French/Francophone Literature and Film

The language of instruction of all French/Francophone literature and film courses is English. No French is required if you enroll in the course at the 200 level. French 301 is the prerequisite for registering at the 400 level. Students enrolling at the 400 level will complete some readings and assignments in French. All of these courses count for the Global Education and Interpreting Texts core General Education elements.
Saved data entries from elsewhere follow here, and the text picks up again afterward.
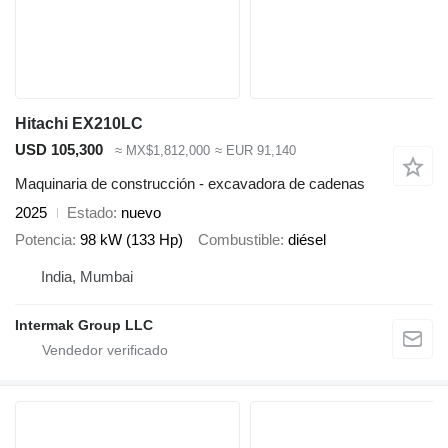
Hitachi EX210LC
USD 105,300
≈ MX$1,812,000
≈ EUR 91,140
Maquinaria de construcción - excavadora de cadenas
2025
Estado
nuevo
Potencia
98 kW (133 Hp)
Combustible
diésel
India, Mumbai
Intermak Group LLC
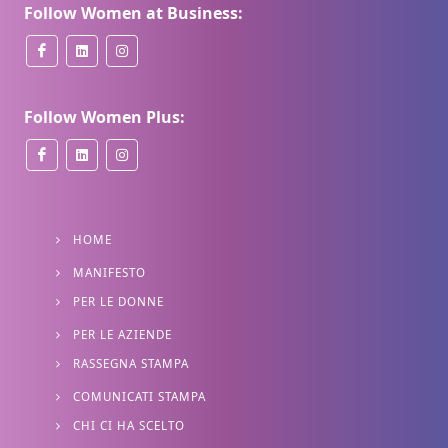
Follow Women at Business:
Follow Women Plus:
HOME
MANIFESTO
PER LE DONNE
PER LE AZIENDE
RASSEGNA STAMPA
COMUNICATI STAMPA
CHI CI HA SCELTO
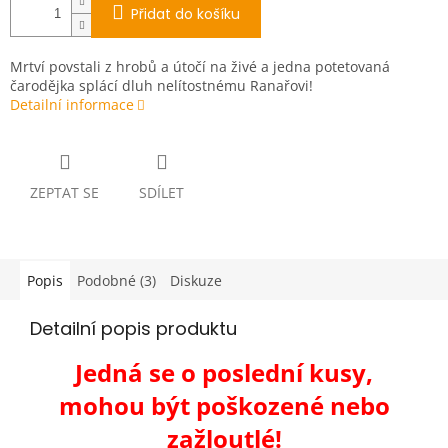
Přidat do košíku
Mrtví povstali z hrobů a útočí na živé a jedna potetovaná
čarodějka splácí dluh nelítostnému Ranařovi!
Detailní informace
ZEPTAT SE
SDÍLET
Popis
Podobné (3)
Diskuze
Detailní popis produktu
Jedná se o poslední kusy,
mohou být poškozené nebo
zažloutlé!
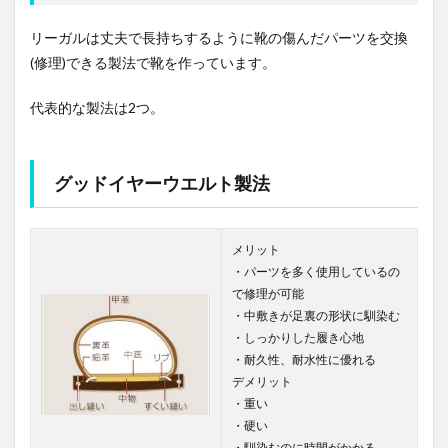
リーガルは丈夫で長持ちするように靴の傷んだパーツを交換
(修理)できる製法で靴を作っています。
代表的な製法は2つ。
グッドイヤーウエルト製法
メリット
・パーツを多く使用しているの
で修理が可能
・中敷きが足裏の形状に馴染む
・しっかりした履き心地
・耐久性、耐水性に優れる
デメリット
・重い
・硬い
・馴染むのに時間がかかる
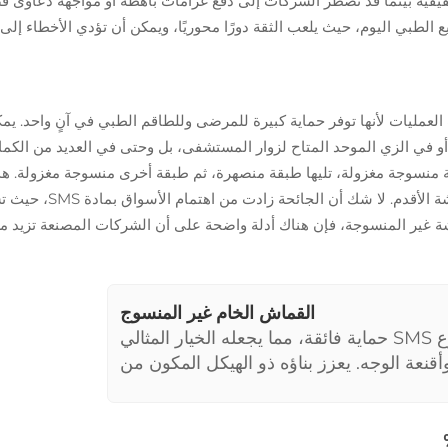
قية بينما قد تضطر الشركات إلى دفع غرامات باهظة أو مواجهة دعاوى قضائ
لطبي اليوم، حيث يلعب الثقة دورًا محوريًا، ويمكن أن تؤدي الأخطاء إلى
غاية في غرف العمليات لأنها توفر حماية كبيرة للمرضى وللطاقم الطبي في آنٍ واح
ً - طبقة منسوجة مغزولة، تليها طبقة منصهرة، ثم طبقة أخرى منسوجة مغزولة.
الهواء، مما يعني أن ال
ر المنسوجة، فإن هناك أدلة واضحة على أن الشركات المصنعة تزيد من إنت
القماش الخام غير المنسوج
يضمن القماش غير المنسوج من نوع SMS حماية فائقة، مما يجعله الخيار المثالي
قنعة الوجه. يعزز بناؤه ذو الهيكل المكون من
طبقات (spunbond-meltblown-spunbond) مقاومة الماء والتنفس، مما
يقدم توازنًا مثاليًا بين الراحة والأمان.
French 203/403: Collect, Gather Glean: Practices of Memory and Identity in Modern France – GE, IT

This course is an introduction to French society from World War II to the present day with a focus on those who have been made invisible through the random violence of war or the everyday violence of extreme poverty. We observe how forgotten people collect, gather, and glean in response to trauma or as a means of subsistence. At the same time, we consider how writers and film-makers collect, gather, and glean to piece together the stories of those who have been forgotten. Work for the course includes individual essays, creative group projects, and community engagement through a visit to a food bank.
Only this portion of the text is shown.